10 Kasım 2011 Perşembe

Evim nerede bilmiyorum

Zeki ile bahar başlayana kadar sürdü orada burada asalak gibi dolaşmamız, bana göz koyanlar,ona göz koyanlar,bunu belli etmekten hiç çekinmeyen asker,taksi şoförü,bakkal,bar sahibi gibi insanlar ve bizim barınıp karnımızı doyurabilmemiz için görmemezlikten gelişimiz.
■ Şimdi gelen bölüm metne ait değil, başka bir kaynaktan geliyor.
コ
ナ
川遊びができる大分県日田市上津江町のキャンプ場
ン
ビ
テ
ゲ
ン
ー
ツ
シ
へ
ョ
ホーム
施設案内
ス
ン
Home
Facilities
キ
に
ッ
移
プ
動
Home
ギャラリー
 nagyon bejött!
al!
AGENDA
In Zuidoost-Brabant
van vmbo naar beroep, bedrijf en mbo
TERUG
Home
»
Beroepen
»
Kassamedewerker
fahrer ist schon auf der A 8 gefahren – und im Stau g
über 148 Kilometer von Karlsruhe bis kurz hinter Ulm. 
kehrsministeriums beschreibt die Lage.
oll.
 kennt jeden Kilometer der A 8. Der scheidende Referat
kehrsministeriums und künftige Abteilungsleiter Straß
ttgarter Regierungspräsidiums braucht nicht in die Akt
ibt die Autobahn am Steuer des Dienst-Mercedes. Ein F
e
Hatta bir keresinde eskiden tanıdığı ve orada garsonluk yapan bir adamın yanında takılmıştık ta 30 kişiye yakın adamla birlikte mangal yakıp gece de 30 adamın içinde uyumak zorunda kalmıştım,Allah'tan her ne hikmetse yan gözle bakmamışlardı.

Sahilde yürürken arka arkaya bir kaç banknot bulana kadar da devam etti bu maceramız, şimdinin parasıyla 100 tl değerinde 4 adet para bulduğumuzda servete konduğumuzu var sayarak lokantaya koşmuştuk,öyle ya aylardan beri ilk defa kendi paramız olmuştu (başkasının düşürdüğü para bir dakikada hemen bizim oldu sanki) kimbilir kim dört tane kağıt parayı düşürmüştü ,ama biz buna kafa yoracak durumda değildik.Otogar yakınında olduğumuz için otogarda bir lokantaya girip sıcak çorba ve kıymalı pide yedikten sonra birer çayla keyfimize devam etmiştik.
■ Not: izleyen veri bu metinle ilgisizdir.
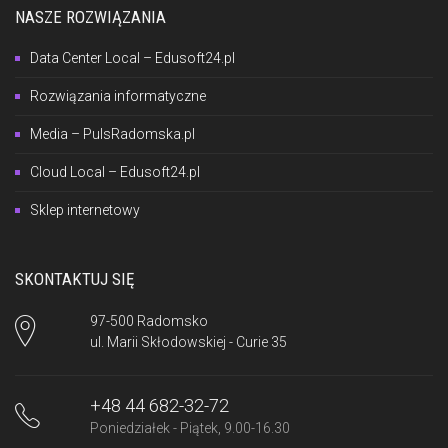
NASZE ROZWIĄZANIA
Data Center Local – Edusoft24.pl
Rozwiązania informatyczne
Media – PulsRadomska.pl
Cloud Local – Edusoft24.pl
Sklep internetowy
SKONTAKTUJ SIĘ
97-500 Radomsko
ul. Marii Skłodowskiej - Curie 35
+48 44 682-32-72
Poniedziałek - Piątek, 9.00-16.30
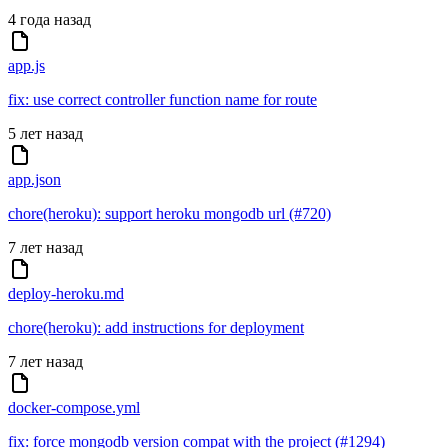
4 года назад
app.js
fix: use correct controller function name for route
5 лет назад
app.json
chore(heroku): support heroku mongodb url (#720)
7 лет назад
deploy-heroku.md
chore(heroku): add instructions for deployment
7 лет назад
docker-compose.yml
fix: force mongodb version compat with the project (#1294)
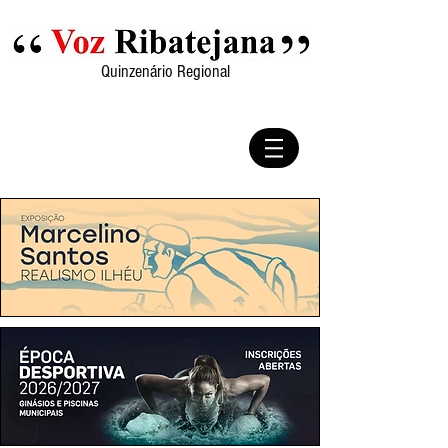
Quinzenário Regional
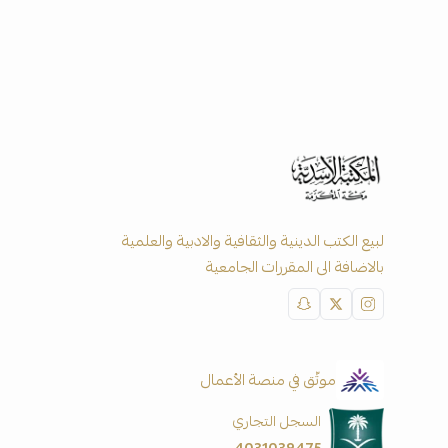
لبيع الكتب الدينية والثقافية والادبية والعلمية
بالاضافة الى المقررات الجامعية
موثّق في منصة الأعمال
السجل التجاري
4031039475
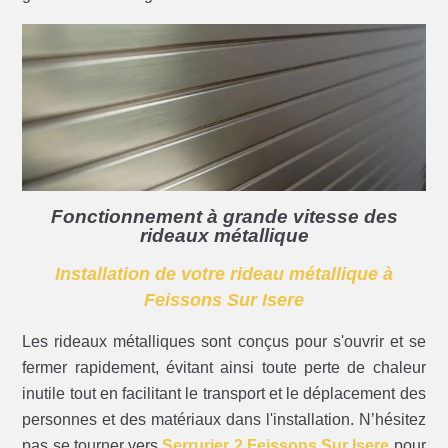
Fonctionnement à grande vitesse des
rideaux métallique
Installation de votre rideau métallique à
Feissons Sur Isere
Les rideaux métalliques sont conçus pour s'ouvrir et se
fermer rapidement, évitant ainsi toute perte de chaleur
inutile tout en facilitant le transport et le déplacement des
personnes et des matériaux dans l'installation. N’hésitez
pas se tourner vers
Serrurier 2 Feissons Sur Isere
pour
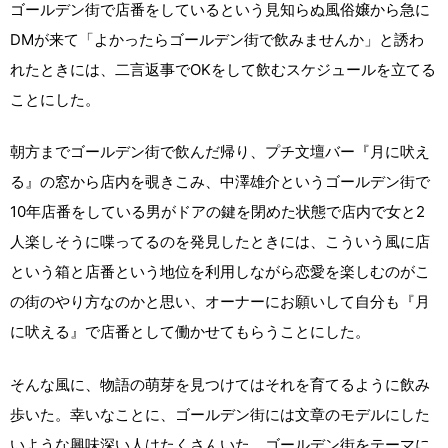
ゴールデン街で店番をしているという見知らぬ風俗嬢から急に
DMが来て「よかったらゴールデン街で飲みませんか」と誘わ
れたときには、二言返事でOKをして飲むスケジュールを立てる
ことにした。
朝方までゴールデン街で飲んだ帰り、プチ文壇バー『月に吠え
る』の窓から店内を覗きこみ、中澤雄介というゴールデン街で
10年店番をしている男がドアの鍵を閉めた状態で店内で女と2
人楽しそうに喋ってるのを発見したときには、こういう風に店
という箱と店番という地位を利用しながら恋愛を楽しむのがこ
の街のやり方なのかと思い、オーナーにお願いして自分も『月
に吠える』で店番として働かせてもらうことにした。
そんな風に、物語の萌芽を見つけてはそれを育てるように飲み
歩いた。幸いなことに、ゴールデン街には文章のモデルにした
いような興味深い人はたくさんいた。ゴールデン街をテーマに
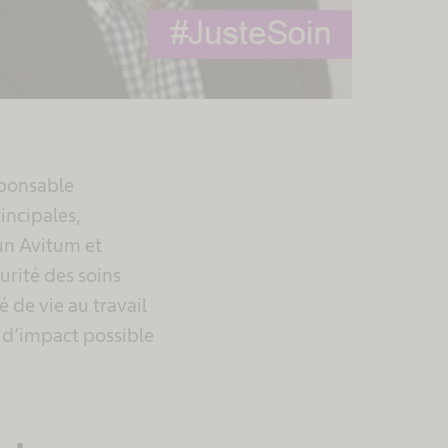
sponsable
rincipales,
un Avitum et
urité des soins
é de vie au travail
s d’impact possible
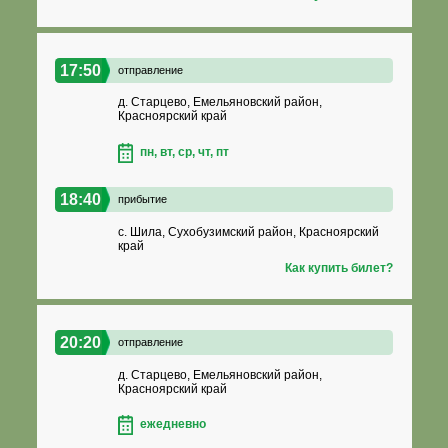
17:50
отправление
д. Старцево, Емельяновский район,
Красноярский край
пн, вт, ср, чт, пт
18:40
прибытие
с. Шила, Сухобузимский район, Красноярский
край
Как купить билет?
20:20
отправление
д. Старцево, Емельяновский район,
Красноярский край
ежедневно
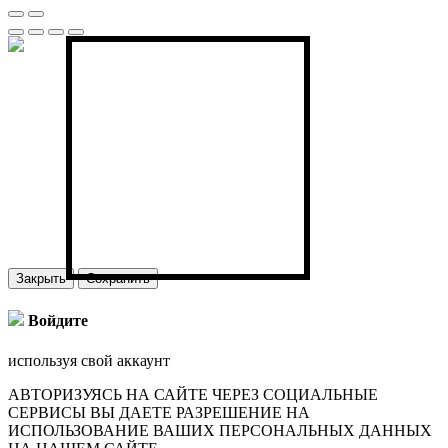
Закрыть
Сохранить
Войдите
используя свой аккаунт
АВТОРИЗУЯСЬ НА САЙТЕ ЧЕРЕЗ СОЦИАЛЬНЫЕ
СЕРВИСЫ ВЫ ДАЕТЕ РАЗРЕШЕНИЕ НА
ИСПОЛЬЗОВАНИЕ ВАШИХ ПЕРСОНАЛЬНЫХ ДАННЫХ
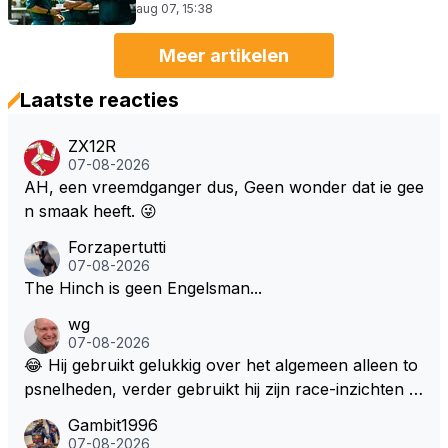
aug 07, 15:38
Meer artikelen
Laatste reacties
ZX12R
07-08-2026
AH, een vreemdganger dus, Geen wonder dat ie gee
n smaak heeft. 😜
Forzapertutti
07-08-2026
The Hinch is geen Engelsman...
wg
07-08-2026
😂 Hij gebruikt gelukkig over het algemeen alleen to
psnelheden, verder gebruikt hij zijn race-inzichten q
ua rotatie, baangebruik, etc. Alleen snelheid in of uit
Gambit1996
een bocht zegt helemaal niets, dus wat dat betreft h
07-08-2026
O gün şartlarında elimizdeki parayla ufak bir pansiyonda 1 hafta geçirebilir, yiyip içebilirdik ve sonrasında yine sefalet bizi beklerdi.Zeki'nin aklına daha başka bir fikir geldi ve fikir beni de etkiledi.Hazır elimizde para varken onun dayısına gidecektik, nasılsa anne ve babasına söylemezlerdi, çünkü dayısı ile babası küslerdi, haberleri olmazdı ve bir kaç gün olsun sıcak ev keyfi yapardık ve geçirilmiş bir kaç gün yaza yaklaşmak demekti.Zaten yaz gelince Bodrum'da iş demek, para demekti,bebek te yazın doğacaktı.Hemen ilk otobüsle Ankara'ya yola koyulduk ve uzun zamandan sonra ilk kez sığıntı gibi hissetmeden uyuduk.

Dayısının evine ulaşmak bana şehirler arası yolculuktan daha zor gelmişti, Bodrum'un şubat ayındaki hali olsa olsa Ankara'nın mayıs sonundaki haliydi.Üzerimdeki hırka,ayağımdaki ayakkabı hiç Ankara'ya uygun değildi ve ben donuyordum, lanet gelsin kadere.

Çok tatlı bir yengesi vardı Allah'tan Zeki'nin ve o zor günlerin sonrasında elimize sıcak çay uzatan birini görmek inanılmaz keyif veriyordu, akşam oturup tv izlemeyi bile nasıl özlemiştik.Zeki'nin dayısına çok fazla sefilliğimizi anlatmadık, Bodrum'da sezonun kapalı oldugu için öyle vakit geçirmek için dolaştığımızı falan uydurduk ve dayısı bize parlak bir fikir daha verdi.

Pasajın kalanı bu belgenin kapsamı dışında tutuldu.